**Your objective:** Retrieve each line that contains the word "this" from the entries below.

Top of Records for processing

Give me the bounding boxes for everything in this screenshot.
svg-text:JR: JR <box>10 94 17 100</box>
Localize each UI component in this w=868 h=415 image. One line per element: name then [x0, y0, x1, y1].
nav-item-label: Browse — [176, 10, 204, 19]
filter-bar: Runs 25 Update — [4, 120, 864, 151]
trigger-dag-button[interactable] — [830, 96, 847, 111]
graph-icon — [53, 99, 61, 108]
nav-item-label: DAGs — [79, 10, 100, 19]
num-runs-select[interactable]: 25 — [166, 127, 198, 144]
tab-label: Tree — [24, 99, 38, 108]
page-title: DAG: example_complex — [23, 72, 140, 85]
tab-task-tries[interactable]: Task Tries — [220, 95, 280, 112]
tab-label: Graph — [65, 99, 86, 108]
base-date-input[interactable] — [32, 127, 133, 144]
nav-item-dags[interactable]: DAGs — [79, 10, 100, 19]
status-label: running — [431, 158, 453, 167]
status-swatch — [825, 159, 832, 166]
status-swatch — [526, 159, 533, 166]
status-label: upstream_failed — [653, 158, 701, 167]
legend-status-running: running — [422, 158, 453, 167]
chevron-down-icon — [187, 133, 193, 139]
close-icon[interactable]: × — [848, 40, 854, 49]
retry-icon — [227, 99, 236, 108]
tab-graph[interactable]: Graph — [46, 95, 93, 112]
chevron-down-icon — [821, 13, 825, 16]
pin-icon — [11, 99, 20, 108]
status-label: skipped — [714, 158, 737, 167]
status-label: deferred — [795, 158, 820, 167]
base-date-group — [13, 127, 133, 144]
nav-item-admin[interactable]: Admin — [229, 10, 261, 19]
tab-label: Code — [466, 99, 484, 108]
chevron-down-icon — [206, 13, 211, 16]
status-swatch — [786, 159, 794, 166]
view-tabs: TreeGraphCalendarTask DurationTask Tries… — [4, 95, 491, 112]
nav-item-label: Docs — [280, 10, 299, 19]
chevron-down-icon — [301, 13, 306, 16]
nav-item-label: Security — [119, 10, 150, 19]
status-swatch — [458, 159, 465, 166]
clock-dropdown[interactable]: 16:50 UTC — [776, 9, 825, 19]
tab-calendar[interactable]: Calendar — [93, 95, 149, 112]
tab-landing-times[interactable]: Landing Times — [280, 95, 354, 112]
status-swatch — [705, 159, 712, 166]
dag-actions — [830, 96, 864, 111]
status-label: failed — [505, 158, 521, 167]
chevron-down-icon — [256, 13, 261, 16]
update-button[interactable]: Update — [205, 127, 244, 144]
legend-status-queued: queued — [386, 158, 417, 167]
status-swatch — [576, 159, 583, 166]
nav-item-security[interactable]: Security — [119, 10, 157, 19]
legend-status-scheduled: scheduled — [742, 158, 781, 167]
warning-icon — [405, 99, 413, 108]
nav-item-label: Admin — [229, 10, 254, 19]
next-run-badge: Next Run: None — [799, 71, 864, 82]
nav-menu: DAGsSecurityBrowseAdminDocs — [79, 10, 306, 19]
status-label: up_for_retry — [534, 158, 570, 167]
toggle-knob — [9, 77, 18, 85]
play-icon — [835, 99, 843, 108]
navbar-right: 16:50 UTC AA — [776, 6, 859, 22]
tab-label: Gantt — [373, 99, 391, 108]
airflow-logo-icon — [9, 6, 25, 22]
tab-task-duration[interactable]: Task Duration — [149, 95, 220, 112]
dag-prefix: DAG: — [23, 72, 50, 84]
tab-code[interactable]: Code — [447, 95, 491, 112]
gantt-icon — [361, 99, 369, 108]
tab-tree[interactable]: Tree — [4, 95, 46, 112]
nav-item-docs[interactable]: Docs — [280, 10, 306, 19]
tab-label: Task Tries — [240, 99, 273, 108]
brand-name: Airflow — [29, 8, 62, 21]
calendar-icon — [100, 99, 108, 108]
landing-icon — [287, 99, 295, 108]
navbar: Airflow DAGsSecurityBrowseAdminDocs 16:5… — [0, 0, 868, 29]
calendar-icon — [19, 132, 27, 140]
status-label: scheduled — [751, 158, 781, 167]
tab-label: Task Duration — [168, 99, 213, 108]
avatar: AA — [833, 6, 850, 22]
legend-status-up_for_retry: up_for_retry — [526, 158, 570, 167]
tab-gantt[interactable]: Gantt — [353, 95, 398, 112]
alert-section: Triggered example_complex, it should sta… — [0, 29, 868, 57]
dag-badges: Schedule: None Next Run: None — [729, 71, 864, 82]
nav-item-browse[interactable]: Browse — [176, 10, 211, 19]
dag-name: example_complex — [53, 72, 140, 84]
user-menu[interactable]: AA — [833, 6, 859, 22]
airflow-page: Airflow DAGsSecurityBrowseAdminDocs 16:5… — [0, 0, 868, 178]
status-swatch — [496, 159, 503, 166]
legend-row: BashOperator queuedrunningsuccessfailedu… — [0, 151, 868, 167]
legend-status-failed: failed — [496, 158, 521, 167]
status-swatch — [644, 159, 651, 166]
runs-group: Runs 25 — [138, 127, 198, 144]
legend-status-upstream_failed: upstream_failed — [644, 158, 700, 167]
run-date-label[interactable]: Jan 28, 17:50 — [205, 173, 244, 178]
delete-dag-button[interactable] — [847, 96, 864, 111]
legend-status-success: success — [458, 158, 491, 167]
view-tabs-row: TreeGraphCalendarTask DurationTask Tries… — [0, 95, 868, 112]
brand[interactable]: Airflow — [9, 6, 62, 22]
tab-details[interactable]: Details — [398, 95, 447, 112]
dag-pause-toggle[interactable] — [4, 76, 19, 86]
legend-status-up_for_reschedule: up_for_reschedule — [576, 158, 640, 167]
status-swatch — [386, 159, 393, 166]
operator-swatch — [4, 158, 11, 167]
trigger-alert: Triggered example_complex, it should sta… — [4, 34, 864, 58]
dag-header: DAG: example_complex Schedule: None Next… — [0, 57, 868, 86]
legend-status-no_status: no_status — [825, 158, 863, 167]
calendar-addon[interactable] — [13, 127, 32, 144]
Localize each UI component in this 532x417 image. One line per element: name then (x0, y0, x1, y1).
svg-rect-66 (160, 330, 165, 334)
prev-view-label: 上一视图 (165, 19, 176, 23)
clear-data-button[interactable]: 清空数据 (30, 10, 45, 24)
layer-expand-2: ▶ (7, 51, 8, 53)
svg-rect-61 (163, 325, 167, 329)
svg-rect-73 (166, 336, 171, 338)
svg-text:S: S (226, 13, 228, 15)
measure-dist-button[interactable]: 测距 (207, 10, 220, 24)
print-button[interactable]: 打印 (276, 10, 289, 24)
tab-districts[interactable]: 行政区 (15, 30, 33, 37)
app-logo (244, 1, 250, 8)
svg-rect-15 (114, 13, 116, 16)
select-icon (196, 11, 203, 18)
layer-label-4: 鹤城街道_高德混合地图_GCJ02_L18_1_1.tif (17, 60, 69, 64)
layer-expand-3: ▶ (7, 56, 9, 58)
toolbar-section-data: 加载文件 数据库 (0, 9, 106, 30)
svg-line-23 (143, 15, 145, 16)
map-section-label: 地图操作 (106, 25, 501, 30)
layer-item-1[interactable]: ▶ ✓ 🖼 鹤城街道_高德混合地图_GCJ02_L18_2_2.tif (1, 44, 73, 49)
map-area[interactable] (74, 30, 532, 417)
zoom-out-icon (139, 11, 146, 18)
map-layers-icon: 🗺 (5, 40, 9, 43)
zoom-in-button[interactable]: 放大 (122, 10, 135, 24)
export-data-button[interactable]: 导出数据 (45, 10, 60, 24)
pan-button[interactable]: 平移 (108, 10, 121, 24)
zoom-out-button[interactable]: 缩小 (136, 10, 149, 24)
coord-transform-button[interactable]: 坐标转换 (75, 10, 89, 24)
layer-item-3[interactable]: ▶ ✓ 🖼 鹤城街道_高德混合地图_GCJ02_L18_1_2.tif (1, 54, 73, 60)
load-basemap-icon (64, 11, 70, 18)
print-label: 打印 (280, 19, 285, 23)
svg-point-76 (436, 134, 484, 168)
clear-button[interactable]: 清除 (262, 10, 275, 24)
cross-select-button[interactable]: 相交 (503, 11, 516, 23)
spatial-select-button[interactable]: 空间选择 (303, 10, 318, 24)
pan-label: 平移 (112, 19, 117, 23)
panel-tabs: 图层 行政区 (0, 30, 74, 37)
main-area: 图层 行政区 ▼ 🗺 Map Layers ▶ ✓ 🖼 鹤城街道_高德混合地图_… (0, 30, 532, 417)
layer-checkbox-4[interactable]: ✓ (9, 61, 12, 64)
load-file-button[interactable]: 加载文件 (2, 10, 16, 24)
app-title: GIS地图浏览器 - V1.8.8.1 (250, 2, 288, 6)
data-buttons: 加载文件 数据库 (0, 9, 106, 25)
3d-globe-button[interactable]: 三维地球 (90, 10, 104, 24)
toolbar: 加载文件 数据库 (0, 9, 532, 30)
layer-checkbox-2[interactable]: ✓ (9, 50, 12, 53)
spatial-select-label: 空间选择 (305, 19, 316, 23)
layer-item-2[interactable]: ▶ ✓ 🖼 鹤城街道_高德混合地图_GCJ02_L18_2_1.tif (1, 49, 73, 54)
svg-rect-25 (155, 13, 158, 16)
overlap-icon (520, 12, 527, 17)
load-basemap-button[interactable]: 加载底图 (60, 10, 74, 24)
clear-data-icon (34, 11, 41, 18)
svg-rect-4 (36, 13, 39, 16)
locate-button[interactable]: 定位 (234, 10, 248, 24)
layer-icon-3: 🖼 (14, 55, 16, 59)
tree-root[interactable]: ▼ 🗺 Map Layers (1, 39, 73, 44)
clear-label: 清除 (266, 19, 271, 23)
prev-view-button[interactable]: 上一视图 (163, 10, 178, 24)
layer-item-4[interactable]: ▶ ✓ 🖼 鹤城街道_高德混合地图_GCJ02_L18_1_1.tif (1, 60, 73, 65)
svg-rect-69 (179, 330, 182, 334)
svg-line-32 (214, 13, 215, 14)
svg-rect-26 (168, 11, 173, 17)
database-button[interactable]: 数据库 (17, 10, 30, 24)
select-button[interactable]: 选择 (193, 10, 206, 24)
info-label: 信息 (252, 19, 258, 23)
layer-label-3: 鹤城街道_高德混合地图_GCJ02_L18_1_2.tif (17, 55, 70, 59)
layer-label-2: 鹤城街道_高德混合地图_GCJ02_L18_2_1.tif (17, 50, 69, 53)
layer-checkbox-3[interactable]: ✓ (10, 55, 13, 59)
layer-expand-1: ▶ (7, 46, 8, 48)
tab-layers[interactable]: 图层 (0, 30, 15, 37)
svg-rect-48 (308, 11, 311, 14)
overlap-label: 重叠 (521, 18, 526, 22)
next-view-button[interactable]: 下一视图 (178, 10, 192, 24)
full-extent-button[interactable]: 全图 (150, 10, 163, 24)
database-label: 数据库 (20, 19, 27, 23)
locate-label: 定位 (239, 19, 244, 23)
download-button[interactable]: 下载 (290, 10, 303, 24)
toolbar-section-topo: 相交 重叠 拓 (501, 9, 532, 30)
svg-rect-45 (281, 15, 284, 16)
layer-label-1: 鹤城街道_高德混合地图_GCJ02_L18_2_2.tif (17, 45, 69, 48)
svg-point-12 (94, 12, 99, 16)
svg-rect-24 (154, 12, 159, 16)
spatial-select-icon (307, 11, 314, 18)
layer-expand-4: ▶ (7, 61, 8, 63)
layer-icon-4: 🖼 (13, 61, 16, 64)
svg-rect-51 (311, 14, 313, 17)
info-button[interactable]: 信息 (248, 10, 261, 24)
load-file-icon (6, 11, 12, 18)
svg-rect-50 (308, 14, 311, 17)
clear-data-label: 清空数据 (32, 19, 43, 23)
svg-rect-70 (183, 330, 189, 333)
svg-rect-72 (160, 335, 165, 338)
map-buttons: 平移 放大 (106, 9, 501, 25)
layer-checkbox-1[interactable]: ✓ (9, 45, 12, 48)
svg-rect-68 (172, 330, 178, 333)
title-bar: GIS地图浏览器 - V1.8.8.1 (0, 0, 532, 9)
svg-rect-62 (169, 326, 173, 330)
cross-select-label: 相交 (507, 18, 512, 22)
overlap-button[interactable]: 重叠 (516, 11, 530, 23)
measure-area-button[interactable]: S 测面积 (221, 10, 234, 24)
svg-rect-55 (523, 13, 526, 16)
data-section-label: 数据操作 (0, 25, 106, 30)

Bottom of Records for processing

**Solution below:**
Give me the bounding boxes for everything in this screenshot.
Localize each UI component in this w=868 h=415 image. One line per element: name then [x0, y0, x1, y1].
Localize each UI component in this 532x417 image. One line per element: name then (x0, y0, x1, y1).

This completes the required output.